I grew up on Lake Erie in Buffalo, NY. Though I did not live on the lake shore itself, the lake was a constant presence in my life. Visiting family always means visiting the lake. This view is from a little park in Erie, PA where my nephew and his family live.
Their neighborhood is filled with massive old trees like this one dwarfing the house across the street from theirs. It instantly brought to mind fairly tales with tiny houses deep in the woods — even though it is on a city street!
Their own yard is home to this outstanding Tulip tree (Liriodendron tulipifera), which is native to eastern North America.
My great-nephew and I barely got our arms halfway around the trunk which makes me very curious about the age of their tree . . .

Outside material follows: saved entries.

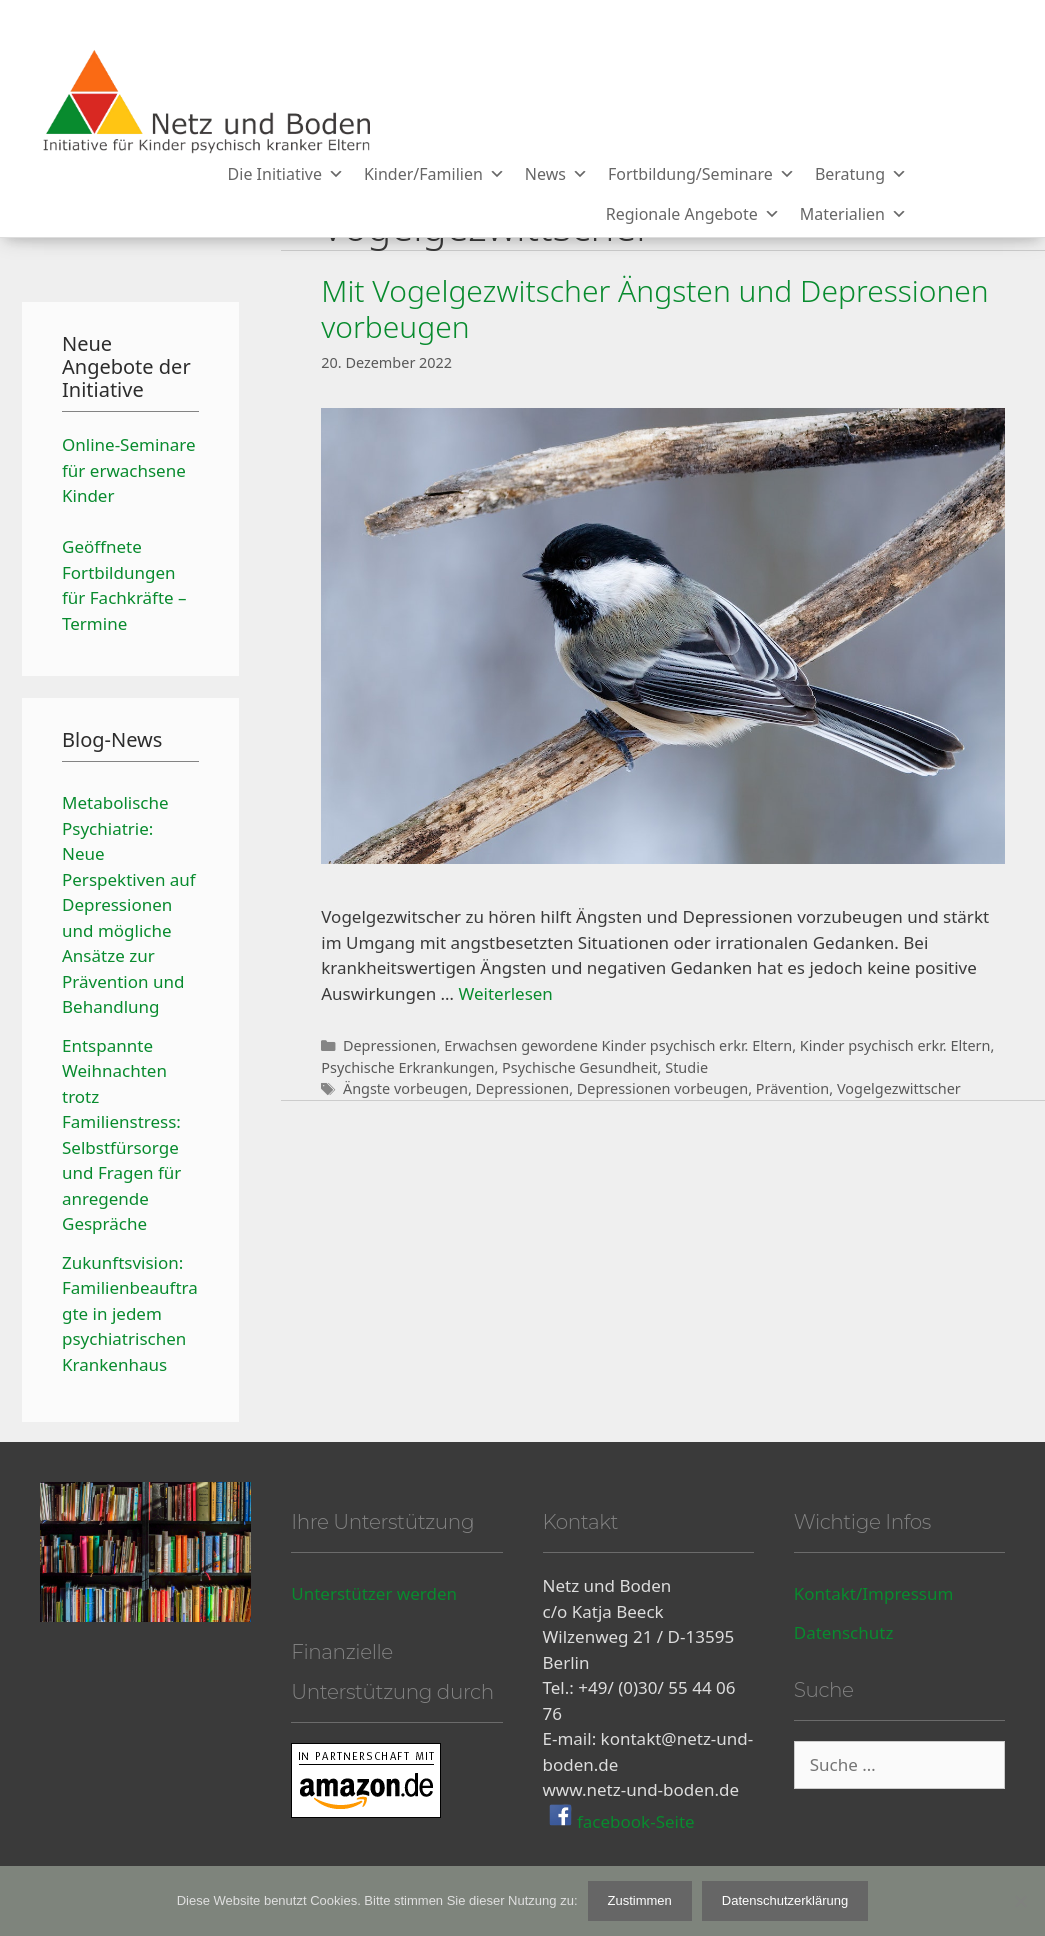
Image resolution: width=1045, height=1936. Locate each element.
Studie (686, 1067)
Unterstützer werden (374, 1593)
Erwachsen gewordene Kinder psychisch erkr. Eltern (618, 1045)
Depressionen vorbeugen (662, 1088)
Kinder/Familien (434, 174)
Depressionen (390, 1045)
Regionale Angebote (693, 214)
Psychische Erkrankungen (407, 1067)
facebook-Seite (634, 1820)
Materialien (853, 214)
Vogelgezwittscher (899, 1088)
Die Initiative (286, 174)
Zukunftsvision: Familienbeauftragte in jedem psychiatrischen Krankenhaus (130, 1313)
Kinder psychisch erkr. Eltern (895, 1045)
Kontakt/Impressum (874, 1593)
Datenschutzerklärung (785, 1900)
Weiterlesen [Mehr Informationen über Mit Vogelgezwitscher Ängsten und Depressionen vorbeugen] (505, 993)
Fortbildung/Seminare (701, 174)
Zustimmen (640, 1900)
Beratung (861, 174)
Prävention (793, 1088)
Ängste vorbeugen (405, 1088)
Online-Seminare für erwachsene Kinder (129, 470)
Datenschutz (844, 1632)
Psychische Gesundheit (580, 1067)
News (556, 174)
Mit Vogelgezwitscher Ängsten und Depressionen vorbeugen (654, 308)
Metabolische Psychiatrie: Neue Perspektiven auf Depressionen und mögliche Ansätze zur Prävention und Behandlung (129, 904)
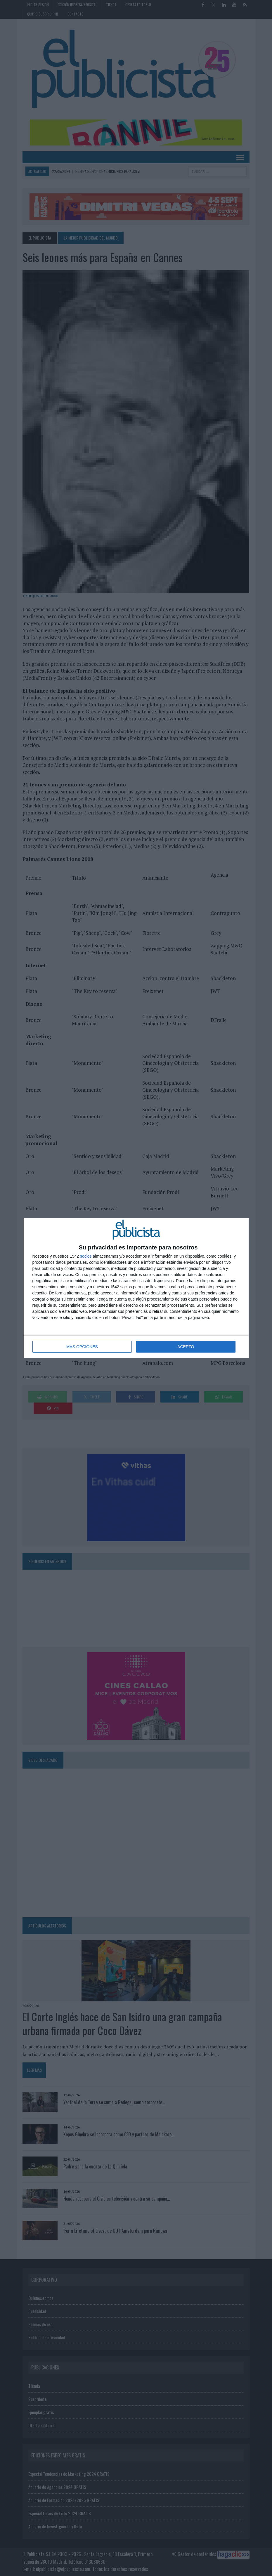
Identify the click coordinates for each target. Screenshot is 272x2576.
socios (86, 1256)
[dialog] (136, 1288)
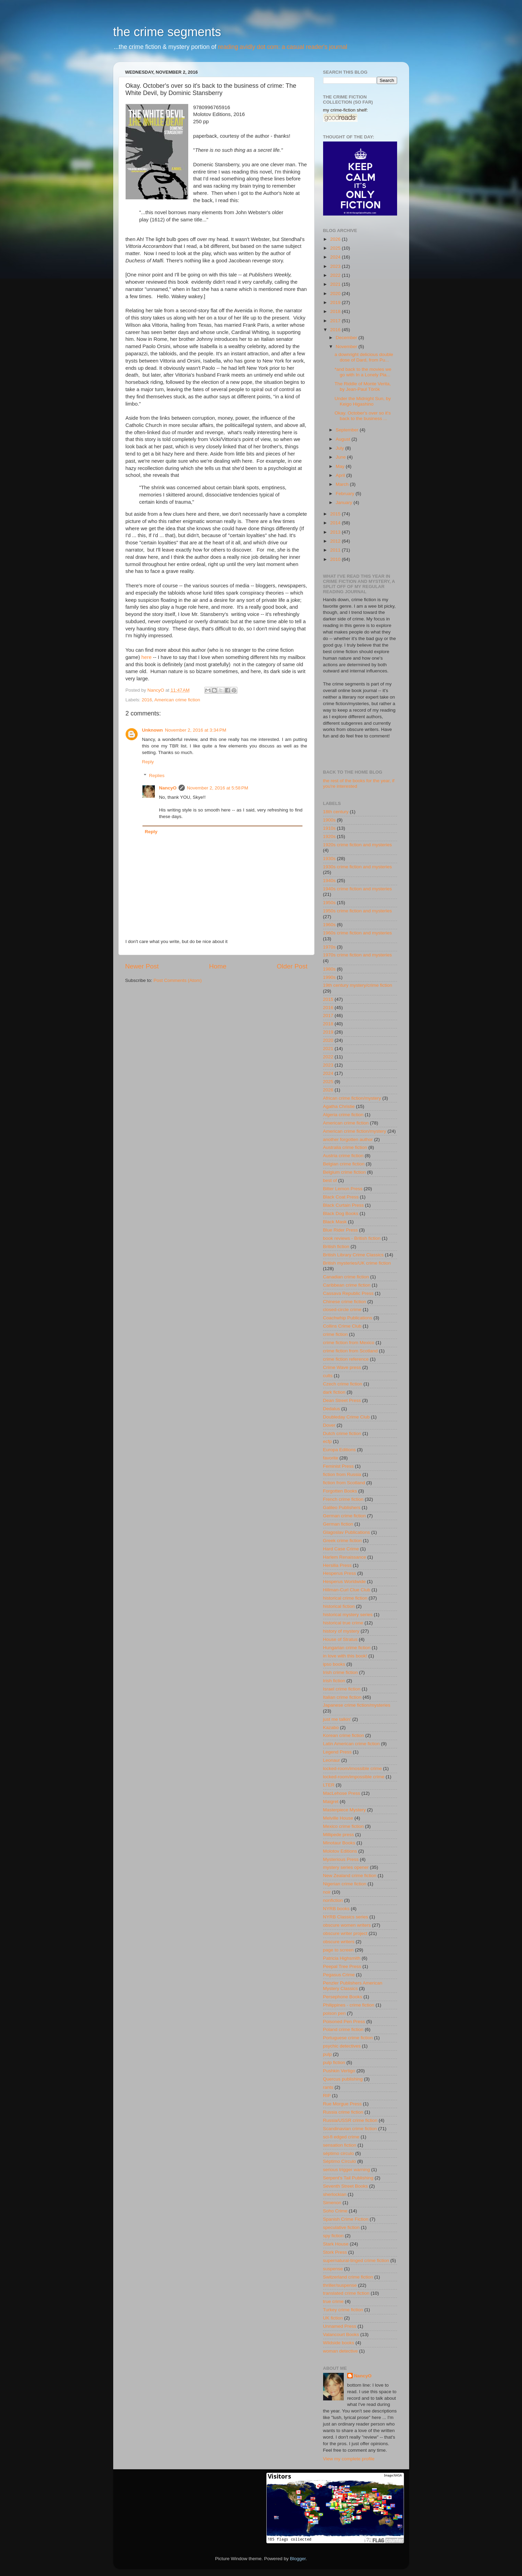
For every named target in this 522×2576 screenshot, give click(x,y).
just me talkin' (337, 1719)
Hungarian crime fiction (347, 1647)
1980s (329, 969)
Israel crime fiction (342, 1689)
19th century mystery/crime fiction (357, 985)
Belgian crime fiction (344, 1163)
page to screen (338, 1949)
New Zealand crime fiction (349, 1875)
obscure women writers (347, 1925)
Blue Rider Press (340, 1230)
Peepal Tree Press (342, 1966)
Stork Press (335, 2252)
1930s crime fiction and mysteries (357, 866)
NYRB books (336, 1908)
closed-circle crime (342, 1309)
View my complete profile (349, 2458)
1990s (329, 977)
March (343, 484)
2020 (336, 293)
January (345, 502)
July (340, 448)
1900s (329, 820)
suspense (333, 2268)
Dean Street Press (342, 1400)
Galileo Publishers (342, 1507)
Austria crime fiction (343, 1155)
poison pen (334, 2013)
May (341, 466)
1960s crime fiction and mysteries (357, 932)
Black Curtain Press (343, 1205)
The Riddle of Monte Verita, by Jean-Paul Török (362, 386)
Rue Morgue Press (342, 2103)
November (347, 346)
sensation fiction (339, 2145)
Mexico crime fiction (343, 1826)
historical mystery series (348, 1614)
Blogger (298, 2558)
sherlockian (335, 2194)
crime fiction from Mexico (348, 1342)
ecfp (327, 1441)
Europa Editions (339, 1449)
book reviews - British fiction (352, 1238)
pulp (327, 2054)
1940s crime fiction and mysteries (357, 888)
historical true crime (343, 1622)
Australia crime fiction (345, 1147)
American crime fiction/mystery (354, 1131)
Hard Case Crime (341, 1548)
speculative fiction (341, 2227)
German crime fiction (344, 1515)
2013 (336, 532)
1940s (329, 880)
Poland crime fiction (343, 2029)
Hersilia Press (337, 1565)
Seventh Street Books (345, 2186)
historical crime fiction (345, 1598)
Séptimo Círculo (339, 2161)
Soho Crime (335, 2210)
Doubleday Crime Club (346, 1417)
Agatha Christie (339, 1106)
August (344, 439)
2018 (336, 311)
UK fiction (333, 2318)
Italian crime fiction (342, 1697)
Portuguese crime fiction (348, 2037)
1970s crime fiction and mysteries (357, 954)
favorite (330, 1457)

since I think it is bigger than this historic specimen we saw when we visited the Cleveland Botanical Garden on the way to Erie. That tree is 222 years old! So Mike and Sara and Jack and Ben: Take care of your tree. You will not see its like again.
Everywhere we went we saw wonderful big trees including chestnuts and buckeyes. I was blown away by the ones on the lawn of the Albright-Knox Art Gallery in Buffalo. I took art classes there as a grade school student and spent countless hours looking at the art as an art student in college. I've never forgotten the Caryatids by Augustus Saint Gaudens on the exterior of the building or the art within, but I have no recollection of these trees.
Even more surprising was the discovery of one of these beauties growing in front of the house where we lived from the time I was in 7th grade until the end of freshman year of college. I have absolutely no recollection of this tree. Though I clearly remember spending summers reading under a densely shady maple in the back yard. More proof that you only learn to love and revere trees as you age!